■ WHAT TO PRODUCE
Report each line from the entries in which "lobe" can be found.

■ MATERIAL TO PROCESS
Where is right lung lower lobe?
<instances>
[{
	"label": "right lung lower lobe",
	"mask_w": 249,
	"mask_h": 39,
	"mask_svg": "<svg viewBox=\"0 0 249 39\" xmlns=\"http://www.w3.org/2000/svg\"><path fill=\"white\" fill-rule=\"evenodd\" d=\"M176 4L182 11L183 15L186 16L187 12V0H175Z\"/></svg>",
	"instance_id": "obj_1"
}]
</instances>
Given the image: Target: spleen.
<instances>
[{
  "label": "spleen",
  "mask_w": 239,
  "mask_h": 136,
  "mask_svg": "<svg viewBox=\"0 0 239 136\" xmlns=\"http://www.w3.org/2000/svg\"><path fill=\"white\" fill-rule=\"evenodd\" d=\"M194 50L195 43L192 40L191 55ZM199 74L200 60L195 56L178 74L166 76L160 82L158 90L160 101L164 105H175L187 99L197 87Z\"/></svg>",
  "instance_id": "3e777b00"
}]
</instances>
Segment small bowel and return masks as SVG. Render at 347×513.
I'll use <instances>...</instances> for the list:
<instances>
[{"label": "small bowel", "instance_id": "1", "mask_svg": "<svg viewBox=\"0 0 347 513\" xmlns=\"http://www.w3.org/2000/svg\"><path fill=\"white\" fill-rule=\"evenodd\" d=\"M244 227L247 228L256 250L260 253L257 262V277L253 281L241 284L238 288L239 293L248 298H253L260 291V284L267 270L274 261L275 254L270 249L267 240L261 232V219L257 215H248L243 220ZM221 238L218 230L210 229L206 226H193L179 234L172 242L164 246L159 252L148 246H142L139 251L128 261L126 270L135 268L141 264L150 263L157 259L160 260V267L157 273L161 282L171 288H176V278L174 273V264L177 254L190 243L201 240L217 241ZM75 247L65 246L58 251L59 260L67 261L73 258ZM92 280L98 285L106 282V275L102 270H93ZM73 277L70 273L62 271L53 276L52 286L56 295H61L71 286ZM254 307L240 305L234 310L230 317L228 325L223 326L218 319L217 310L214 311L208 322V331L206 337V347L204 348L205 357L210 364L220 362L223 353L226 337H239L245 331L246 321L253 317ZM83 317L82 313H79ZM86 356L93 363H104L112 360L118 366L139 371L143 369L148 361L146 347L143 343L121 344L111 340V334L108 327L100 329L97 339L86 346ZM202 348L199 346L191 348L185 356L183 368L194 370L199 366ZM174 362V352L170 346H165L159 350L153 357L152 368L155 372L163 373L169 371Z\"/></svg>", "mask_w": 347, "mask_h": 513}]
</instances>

■ EXERCISE RESULT
Where is right lung lower lobe?
	"label": "right lung lower lobe",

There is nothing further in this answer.